- Data listing -
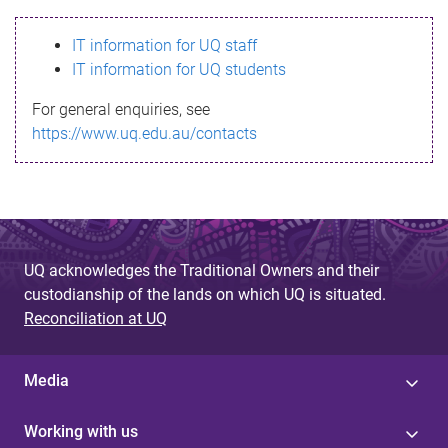
s
IT information for UQ staff
s
IT information for UQ students
a
For general enquiries, see
g
https://www.uq.edu.au/contacts
e
UQ acknowledges the Traditional Owners and their
custodianship of the lands on which UQ is situated.
Reconciliation at UQ
Media
Working with us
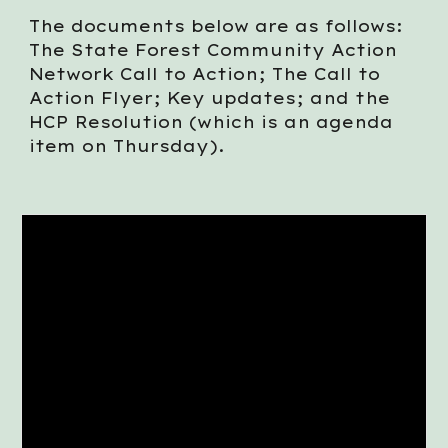
The documents below are as follows:
The State Forest Community Action
Network Call to Action; The Call to
Action Flyer; Key updates; and the
HCP Resolution (which is an agenda
item on Thursday).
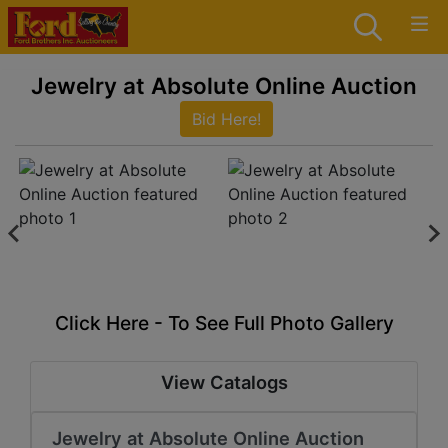
Jewelry at Absolute Online Auction
Bid Here!
Click Here - To See Full Photo Gallery
View Catalogs
Jewelry at Absolute Online Auction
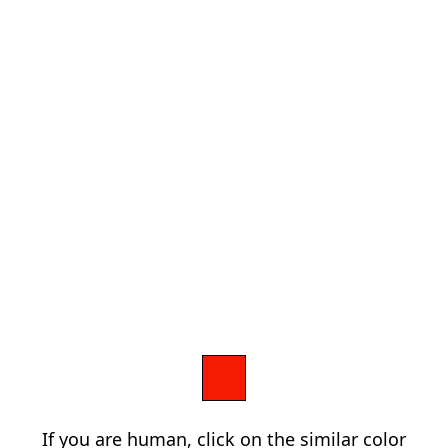
If you are human, click on the similar color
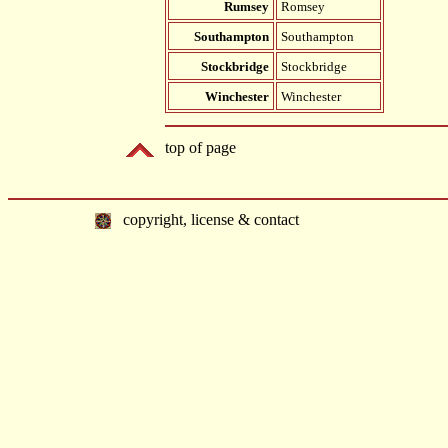
Rumsey
Romsey
Southampton
Southampton
Stockbridge
Stockbridge
Winchester
Winchester
top of page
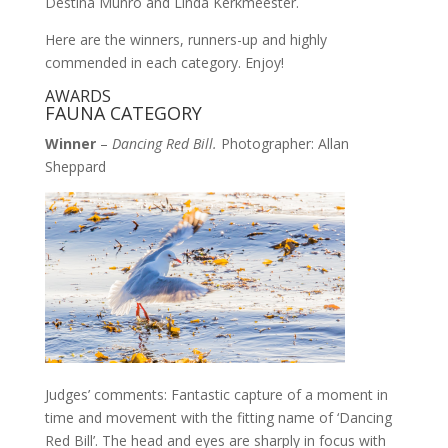
Destina Munro and Linda Kerkmeester.
Here are the winners, runners-up and highly
commended in each category. Enjoy!
AWARDS
FAUNA CATEGORY
Winner
–
Dancing Red Bill.
Photographer: Allan
Sheppard
Judges’ comments: Fantastic capture of a moment in
time and movement with the fitting name of ‘Dancing
Red Bill’. The head and eyes are sharply in focus with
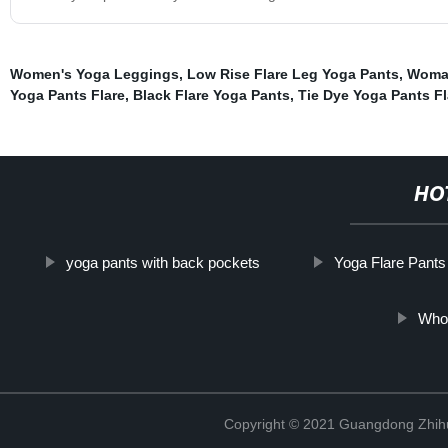
Women's Yoga Leggings
,
Low Rise Flare Leg Yoga Pants
,
Woman
Yoga Pants Flare
,
Black Flare Yoga Pants
,
Tie Dye Yoga Pants Fl
HO
yoga pants with back pockets
Yoga Flare Pants
Whol
Copyright © 2021 Guangdong Zhihui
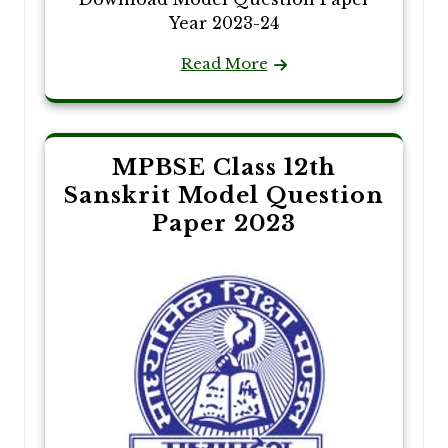
Year 2023-24
Read More
MPBSE Class 12th
Sanskrit Model Question
Paper 2023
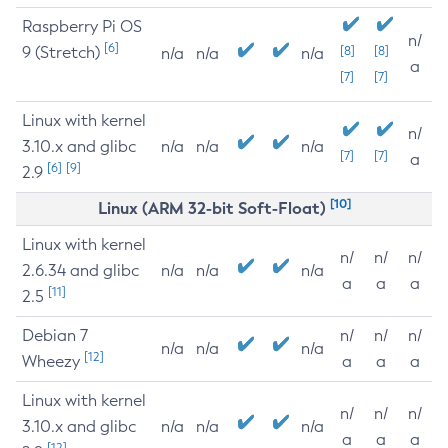
Raspberry Pi OS
n/
[6]
9 (Stretch)
[8]
[8]
n/a
n/a
n/a
a
[7]
[7]
Linux with kernel
n/
3.10.x and glibc
n/a
n/a
n/a
[7]
[7]
a
[6]
[9]
2.9
[10]
Linux (ARM 32-bit Soft-Float)
Linux with kernel
n/
n/
n/
2.6.34 and glibc
n/a
n/a
n/a
a
a
a
[11]
2.5
Debian 7
n/
n/
n/
n/a
n/a
n/a
[12]
Wheezy
a
a
a
Linux with kernel
n/
n/
n/
3.10.x and glibc
n/a
n/a
n/a
a
a
a
[12]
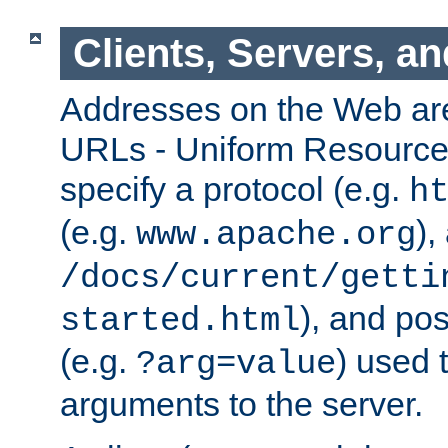
Clients, Servers, a
Addresses on the Web ar
URLs - Uniform Resource 
specify a protocol (e.g.
h
(e.g.
),
www.apache.org
/docs/current/getti
), and pos
started.html
(e.g.
) used 
?arg=value
arguments to the server.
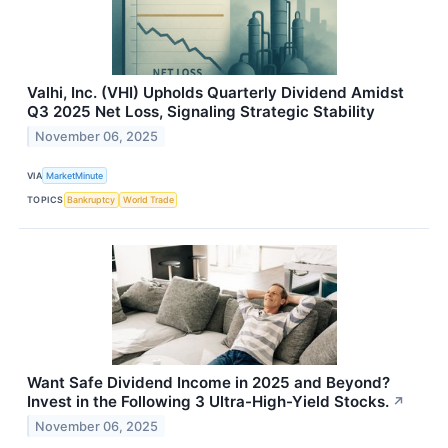
Valhi, Inc. (VHI) Upholds Quarterly Dividend Amidst
Q3 2025 Net Loss, Signaling Strategic Stability
November 06, 2025
VIA
MarketMinute
TOPICS
Bankruptcy
World Trade
Want Safe Dividend Income in 2025 and Beyond?
Invest in the Following 3 Ultra-High-Yield Stocks.
↗
November 06, 2025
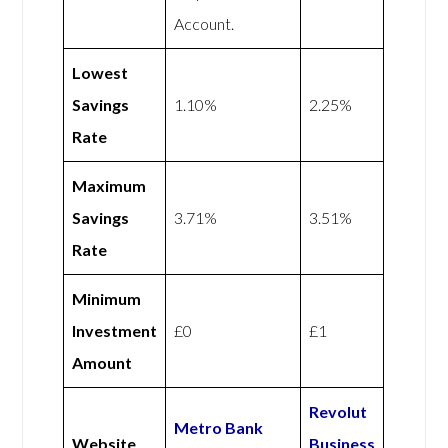
Account.
Lowest
Savings
1.10%
2.25%
Rate
Maximum
Savings
3.71%
3.51%
Rate
Minimum
Investment
£0
£1
Amount
Revolut
Metro Bank
Website
Business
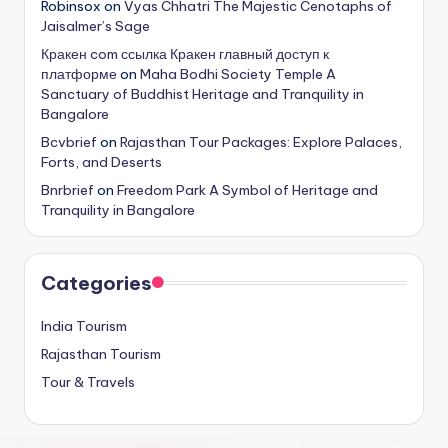
Robinsox
on
Vyas Chhatri The Majestic Cenotaphs of
Jaisalmer’s Sage
Кракен com ссылка Кракен главный доступ к
платформе
on
Maha Bodhi Society Temple A
Sanctuary of Buddhist Heritage and Tranquility in
Bangalore
Bcvbrief
on
Rajasthan Tour Packages: Explore Palaces,
Forts, and Deserts
Bnrbrief
on
Freedom Park A Symbol of Heritage and
Tranquility in Bangalore
Categories
India Tourism
Rajasthan Tourism
Tour & Travels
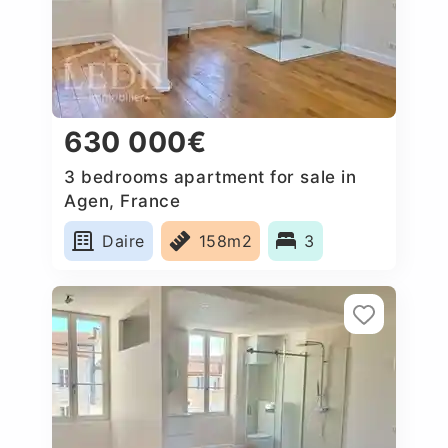
630 000€
3 bedrooms apartment for sale in
Agen, France
Daire
158m2
3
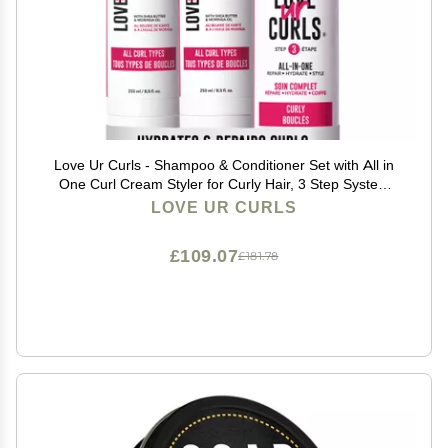
Love Ur Curls - Shampoo & Conditioner Set with All in
One Curl Cream Styler for Curly Hair, 3 Step System
for Repair and Moisturizing
LOVE UR CURLS
£109.07
£181.78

- What this task involves -
In the material above, which lines contain "information"? Copy each of them.

- Exercise response -
IT information for UQ staff
IT information for UQ students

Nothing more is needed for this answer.